Hi,

> * In what cases are certain replacement values used when no custom one
>   is given?

Current CRuby uses:
Unicode family: U+FFFD
others: ?

> * How exactly are groups of invalid sequences determined and replaced?
>   It seems that in some cases two invalid characters are replaced
>   separately whereas in other cases they are replaced as a group.

It follows Unicode spec (5.22 Best Practice for U+FFFD Substitution)
http://www.unicode.org/versions/Unicode6.2.0/ch05.pdf
The practice says "The maximal subpart should be replaced".

> * When exactly would Encoding::CompatibilityError be raised?
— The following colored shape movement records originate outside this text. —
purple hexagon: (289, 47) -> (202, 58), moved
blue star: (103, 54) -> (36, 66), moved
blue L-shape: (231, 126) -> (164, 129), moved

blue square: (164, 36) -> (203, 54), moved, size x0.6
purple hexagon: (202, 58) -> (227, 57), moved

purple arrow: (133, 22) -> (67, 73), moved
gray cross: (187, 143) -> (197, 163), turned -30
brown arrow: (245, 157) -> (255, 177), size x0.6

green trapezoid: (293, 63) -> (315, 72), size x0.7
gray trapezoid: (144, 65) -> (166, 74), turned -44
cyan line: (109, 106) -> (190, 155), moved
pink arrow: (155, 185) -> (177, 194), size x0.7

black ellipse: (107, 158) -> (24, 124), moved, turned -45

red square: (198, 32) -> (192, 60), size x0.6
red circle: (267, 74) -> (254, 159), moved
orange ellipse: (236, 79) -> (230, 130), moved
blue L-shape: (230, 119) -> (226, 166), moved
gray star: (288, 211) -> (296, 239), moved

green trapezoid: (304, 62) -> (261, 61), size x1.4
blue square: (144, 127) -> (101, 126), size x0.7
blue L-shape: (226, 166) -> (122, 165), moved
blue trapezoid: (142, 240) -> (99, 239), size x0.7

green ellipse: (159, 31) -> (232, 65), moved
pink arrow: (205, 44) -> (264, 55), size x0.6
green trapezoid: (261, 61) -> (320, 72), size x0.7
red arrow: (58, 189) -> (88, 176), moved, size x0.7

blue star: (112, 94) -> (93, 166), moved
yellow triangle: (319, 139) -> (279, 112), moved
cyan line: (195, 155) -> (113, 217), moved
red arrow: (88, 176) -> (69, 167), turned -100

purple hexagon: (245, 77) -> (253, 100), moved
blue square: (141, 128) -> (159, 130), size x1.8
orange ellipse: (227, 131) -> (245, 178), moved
When both
>  the input String and replacement are in non matching encodings?

Following logic.

if the replacement string is broken
  raise ArgumentError
else if the coderange of the replacement is 7bit
  if the input is not ASCII compatible
    raise Encoding::CompatibilityError.
  end
else
  if the encoding of the input and the encoding of the replacement is different
    raise Encoding::CompatibilityError.
  end
end

Thanks,


2014-01-24 Yorick Peterse <yorickpeterse / gmail.com>:
> I am currently working on porting String#scrub and String#scrub! to
> Rubinius (https://github.com/rubinius/rubinius/issues/2901). Looking at
> the source code of this method in MRI
> (https://github.com/ruby/ruby/blob/trunk/string.c#L8022) and the
> corresponding tests there are several different paths the code takes.
> For example, if I'm reading it correctly it will use different
> replacement values depending on the input encoding.
>
> Since my C knowledge and the understanding of the MRI internals is
> limited I'd like to request some clarification on the behaviour of these
> methods. In particular, I'd like to know the following:
>
> * In what cases are certain replacement values used when no custom one
>   is given?
>
> * How exactly are groups of invalid sequences determined and replaced?
>   It seems that in some cases two invalid characters are replaced
>   separately whereas in other cases they are replaced as a group.
>
> * When exactly would Encoding::CompatibilityError be raised? When both
>   the input String and replacement are in non matching encodings?
>
> To clarify the second item, consider the following snippet:
>
>     "\xE3\x80".scrub('-') # => "-"
>
> Here the two sequences get replaced as a group, resulting in only one
> instance of "-". However, in the following snippet they are replaced
> separately:
>
>     "\x80\x80".scrub('-') # => "--"
>
> Maybe I'm not fully understanding Unicode but it would be nice if this
> behaviour was documented somewhere as right now it's not clear whether
> this is intentional or a bug.
>
> The closest thing to a spec of the behaviour I could find is
> https://bugs.ruby-lang.org/issues/6752 but most of this is in Japanese,
> a language I sadly can't read.
>
> Thanks for the info!



-- 
NARUSE, Yui  <naruse / airemix.jp>